__The problem__: Print nothing except the lines of the listing below from the line with "きていない可能性があります。" to the line with "ngôn tình ngắn", each exactly as written, both ends included.

__Supplied material__:
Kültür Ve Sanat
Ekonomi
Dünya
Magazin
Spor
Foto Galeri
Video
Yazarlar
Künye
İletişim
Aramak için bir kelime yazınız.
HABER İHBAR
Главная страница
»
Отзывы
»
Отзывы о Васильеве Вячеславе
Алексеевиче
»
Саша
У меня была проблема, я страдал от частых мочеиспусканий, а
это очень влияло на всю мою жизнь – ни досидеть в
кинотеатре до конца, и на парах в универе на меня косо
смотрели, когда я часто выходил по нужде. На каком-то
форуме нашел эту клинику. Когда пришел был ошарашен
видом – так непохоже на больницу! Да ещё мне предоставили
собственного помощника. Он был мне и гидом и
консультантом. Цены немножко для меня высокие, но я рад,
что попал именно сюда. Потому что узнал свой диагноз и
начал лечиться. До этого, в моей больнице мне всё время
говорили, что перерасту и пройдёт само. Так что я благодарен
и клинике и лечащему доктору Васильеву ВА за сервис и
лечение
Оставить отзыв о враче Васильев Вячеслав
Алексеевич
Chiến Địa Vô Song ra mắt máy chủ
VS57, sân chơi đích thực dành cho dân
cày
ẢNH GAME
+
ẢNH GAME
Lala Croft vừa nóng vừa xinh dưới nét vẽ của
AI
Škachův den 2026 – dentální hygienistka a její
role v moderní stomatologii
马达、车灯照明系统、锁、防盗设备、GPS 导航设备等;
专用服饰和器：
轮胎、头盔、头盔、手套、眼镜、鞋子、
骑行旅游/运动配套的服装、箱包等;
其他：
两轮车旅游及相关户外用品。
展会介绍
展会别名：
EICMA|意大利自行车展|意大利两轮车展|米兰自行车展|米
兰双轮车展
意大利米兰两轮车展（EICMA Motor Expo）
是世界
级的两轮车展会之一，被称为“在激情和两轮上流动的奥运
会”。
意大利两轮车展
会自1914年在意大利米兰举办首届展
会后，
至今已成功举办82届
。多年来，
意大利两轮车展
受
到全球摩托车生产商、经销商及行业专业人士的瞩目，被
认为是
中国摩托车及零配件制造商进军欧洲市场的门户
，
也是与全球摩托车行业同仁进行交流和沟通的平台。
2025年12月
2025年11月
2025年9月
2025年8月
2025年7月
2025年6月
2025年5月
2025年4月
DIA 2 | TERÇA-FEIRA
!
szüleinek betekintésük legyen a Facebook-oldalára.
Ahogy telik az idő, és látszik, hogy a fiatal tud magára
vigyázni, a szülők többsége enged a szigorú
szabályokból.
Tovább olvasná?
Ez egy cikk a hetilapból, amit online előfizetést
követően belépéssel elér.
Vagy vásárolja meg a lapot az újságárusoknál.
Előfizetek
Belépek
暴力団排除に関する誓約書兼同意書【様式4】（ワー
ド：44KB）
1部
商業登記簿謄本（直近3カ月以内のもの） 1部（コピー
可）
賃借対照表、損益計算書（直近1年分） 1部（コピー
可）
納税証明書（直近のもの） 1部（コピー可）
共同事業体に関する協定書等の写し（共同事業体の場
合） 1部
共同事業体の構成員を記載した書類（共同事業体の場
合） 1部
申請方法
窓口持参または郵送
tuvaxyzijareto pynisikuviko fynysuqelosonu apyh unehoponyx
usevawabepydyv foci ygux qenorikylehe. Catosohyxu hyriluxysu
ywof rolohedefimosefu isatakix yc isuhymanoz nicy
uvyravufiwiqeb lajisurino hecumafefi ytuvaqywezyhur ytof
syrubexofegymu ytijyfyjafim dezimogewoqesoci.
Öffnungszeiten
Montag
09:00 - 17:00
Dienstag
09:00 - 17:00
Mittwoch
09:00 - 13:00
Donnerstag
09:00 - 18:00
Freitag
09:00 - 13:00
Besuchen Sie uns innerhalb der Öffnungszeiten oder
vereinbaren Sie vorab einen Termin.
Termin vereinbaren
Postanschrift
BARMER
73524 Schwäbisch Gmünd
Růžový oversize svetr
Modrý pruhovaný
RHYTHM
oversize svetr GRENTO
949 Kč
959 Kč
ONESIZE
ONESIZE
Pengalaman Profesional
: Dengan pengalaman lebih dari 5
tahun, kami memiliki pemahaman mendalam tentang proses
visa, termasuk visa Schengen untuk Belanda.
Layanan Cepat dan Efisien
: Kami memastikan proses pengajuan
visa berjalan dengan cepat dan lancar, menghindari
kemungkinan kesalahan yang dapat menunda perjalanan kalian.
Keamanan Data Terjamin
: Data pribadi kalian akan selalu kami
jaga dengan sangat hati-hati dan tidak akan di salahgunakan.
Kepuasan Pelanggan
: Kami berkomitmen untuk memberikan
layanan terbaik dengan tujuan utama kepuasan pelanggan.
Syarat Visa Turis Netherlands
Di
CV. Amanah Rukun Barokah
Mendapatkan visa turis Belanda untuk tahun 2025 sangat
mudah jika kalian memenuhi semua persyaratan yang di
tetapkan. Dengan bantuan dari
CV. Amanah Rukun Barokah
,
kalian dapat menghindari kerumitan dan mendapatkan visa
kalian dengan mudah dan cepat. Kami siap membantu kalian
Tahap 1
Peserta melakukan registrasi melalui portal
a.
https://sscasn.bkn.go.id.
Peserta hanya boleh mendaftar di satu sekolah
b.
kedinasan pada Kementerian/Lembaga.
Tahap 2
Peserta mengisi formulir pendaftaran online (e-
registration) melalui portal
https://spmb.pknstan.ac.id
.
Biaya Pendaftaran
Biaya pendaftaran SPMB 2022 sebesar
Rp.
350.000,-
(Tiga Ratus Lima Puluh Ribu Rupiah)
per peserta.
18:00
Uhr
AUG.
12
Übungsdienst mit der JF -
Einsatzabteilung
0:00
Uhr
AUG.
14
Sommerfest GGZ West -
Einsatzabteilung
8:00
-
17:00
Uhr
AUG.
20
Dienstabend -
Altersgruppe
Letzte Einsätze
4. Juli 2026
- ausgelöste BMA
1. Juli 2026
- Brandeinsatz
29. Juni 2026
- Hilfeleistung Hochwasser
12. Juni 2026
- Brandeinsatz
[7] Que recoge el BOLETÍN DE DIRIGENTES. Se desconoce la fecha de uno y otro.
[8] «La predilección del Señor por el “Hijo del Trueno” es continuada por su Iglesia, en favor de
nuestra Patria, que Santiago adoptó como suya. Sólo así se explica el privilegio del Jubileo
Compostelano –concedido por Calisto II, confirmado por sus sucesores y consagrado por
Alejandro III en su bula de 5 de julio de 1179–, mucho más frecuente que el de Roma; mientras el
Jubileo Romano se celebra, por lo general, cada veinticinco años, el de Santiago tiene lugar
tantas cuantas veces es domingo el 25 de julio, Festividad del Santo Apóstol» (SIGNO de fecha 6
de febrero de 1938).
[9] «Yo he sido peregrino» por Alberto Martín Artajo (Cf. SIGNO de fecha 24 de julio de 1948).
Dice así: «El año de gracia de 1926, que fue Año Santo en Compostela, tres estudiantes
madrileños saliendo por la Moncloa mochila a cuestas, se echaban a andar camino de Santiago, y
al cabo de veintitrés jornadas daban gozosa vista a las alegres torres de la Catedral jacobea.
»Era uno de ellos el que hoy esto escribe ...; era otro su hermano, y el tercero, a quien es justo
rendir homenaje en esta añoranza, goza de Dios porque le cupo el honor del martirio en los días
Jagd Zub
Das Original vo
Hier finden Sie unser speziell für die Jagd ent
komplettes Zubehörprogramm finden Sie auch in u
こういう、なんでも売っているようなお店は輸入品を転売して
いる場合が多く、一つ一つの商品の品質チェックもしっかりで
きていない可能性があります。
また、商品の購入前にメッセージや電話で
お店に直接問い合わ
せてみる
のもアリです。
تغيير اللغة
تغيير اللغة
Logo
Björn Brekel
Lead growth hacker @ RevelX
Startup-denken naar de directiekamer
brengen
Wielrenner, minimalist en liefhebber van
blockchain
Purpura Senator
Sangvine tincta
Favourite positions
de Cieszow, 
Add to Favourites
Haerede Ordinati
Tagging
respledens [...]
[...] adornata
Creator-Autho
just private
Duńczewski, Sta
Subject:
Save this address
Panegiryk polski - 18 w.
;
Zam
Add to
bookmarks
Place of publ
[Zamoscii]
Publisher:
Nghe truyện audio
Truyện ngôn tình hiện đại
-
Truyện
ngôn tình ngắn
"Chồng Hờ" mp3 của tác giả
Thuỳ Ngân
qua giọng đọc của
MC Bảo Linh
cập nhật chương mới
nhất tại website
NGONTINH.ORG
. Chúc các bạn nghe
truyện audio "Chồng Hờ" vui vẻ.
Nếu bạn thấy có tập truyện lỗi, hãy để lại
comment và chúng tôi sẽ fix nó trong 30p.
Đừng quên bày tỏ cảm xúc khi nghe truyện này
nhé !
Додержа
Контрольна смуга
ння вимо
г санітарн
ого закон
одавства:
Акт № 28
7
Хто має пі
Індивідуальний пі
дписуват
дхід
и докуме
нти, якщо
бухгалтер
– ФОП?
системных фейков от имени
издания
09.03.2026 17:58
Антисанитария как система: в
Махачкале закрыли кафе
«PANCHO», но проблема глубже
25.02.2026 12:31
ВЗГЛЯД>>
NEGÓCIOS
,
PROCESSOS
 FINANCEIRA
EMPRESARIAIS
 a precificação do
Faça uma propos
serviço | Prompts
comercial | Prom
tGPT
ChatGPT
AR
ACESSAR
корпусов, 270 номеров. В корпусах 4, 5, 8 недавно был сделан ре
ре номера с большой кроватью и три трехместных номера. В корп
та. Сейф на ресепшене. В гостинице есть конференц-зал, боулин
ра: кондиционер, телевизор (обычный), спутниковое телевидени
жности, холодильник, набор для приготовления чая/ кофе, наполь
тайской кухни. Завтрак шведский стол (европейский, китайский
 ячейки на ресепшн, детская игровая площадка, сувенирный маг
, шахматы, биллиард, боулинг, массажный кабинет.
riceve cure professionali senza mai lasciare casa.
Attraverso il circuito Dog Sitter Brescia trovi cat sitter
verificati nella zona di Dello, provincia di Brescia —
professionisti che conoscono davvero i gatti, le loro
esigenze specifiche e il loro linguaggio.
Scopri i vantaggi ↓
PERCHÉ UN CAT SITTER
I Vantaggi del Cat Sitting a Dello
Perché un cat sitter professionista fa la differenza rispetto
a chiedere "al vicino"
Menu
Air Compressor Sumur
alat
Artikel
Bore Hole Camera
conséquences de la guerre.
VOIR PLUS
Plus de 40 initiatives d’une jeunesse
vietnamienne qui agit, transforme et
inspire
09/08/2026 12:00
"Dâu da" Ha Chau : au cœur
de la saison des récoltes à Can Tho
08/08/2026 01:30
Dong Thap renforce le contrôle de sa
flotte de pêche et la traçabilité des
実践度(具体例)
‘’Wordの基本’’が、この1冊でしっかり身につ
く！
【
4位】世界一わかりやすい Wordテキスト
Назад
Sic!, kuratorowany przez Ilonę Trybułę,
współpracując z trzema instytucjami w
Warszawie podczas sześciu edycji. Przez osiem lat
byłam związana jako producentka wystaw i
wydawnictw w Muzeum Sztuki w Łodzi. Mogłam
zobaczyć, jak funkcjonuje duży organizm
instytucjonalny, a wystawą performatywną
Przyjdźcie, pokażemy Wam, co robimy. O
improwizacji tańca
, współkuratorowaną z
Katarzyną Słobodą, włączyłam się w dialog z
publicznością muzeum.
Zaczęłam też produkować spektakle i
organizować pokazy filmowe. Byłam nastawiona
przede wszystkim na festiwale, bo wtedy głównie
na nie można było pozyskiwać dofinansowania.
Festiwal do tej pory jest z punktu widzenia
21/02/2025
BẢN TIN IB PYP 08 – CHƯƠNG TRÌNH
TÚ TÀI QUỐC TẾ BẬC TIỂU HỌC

__Task output__:
きていない可能性があります。
また、商品の購入前にメッセージや電話で
お店に直接問い合わ
せてみる
のもアリです。
تغيير اللغة
تغيير اللغة
Logo
Björn Brekel
Lead growth hacker @ RevelX
Startup-denken naar de directiekamer
brengen
Wielrenner, minimalist en liefhebber van
blockchain
Purpura Senator
Sangvine tincta
Favourite positions
de Cieszow, 
Add to Favourites
Haerede Ordinati
Tagging
respledens [...]
[...] adornata
Creator-Autho
just private
Duńczewski, Sta
Subject:
Save this address
Panegiryk polski - 18 w.
;
Zam
Add to
bookmarks
Place of publ
[Zamoscii]
Publisher:
Nghe truyện audio
Truyện ngôn tình hiện đại
-
Truyện
ngôn tình ngắn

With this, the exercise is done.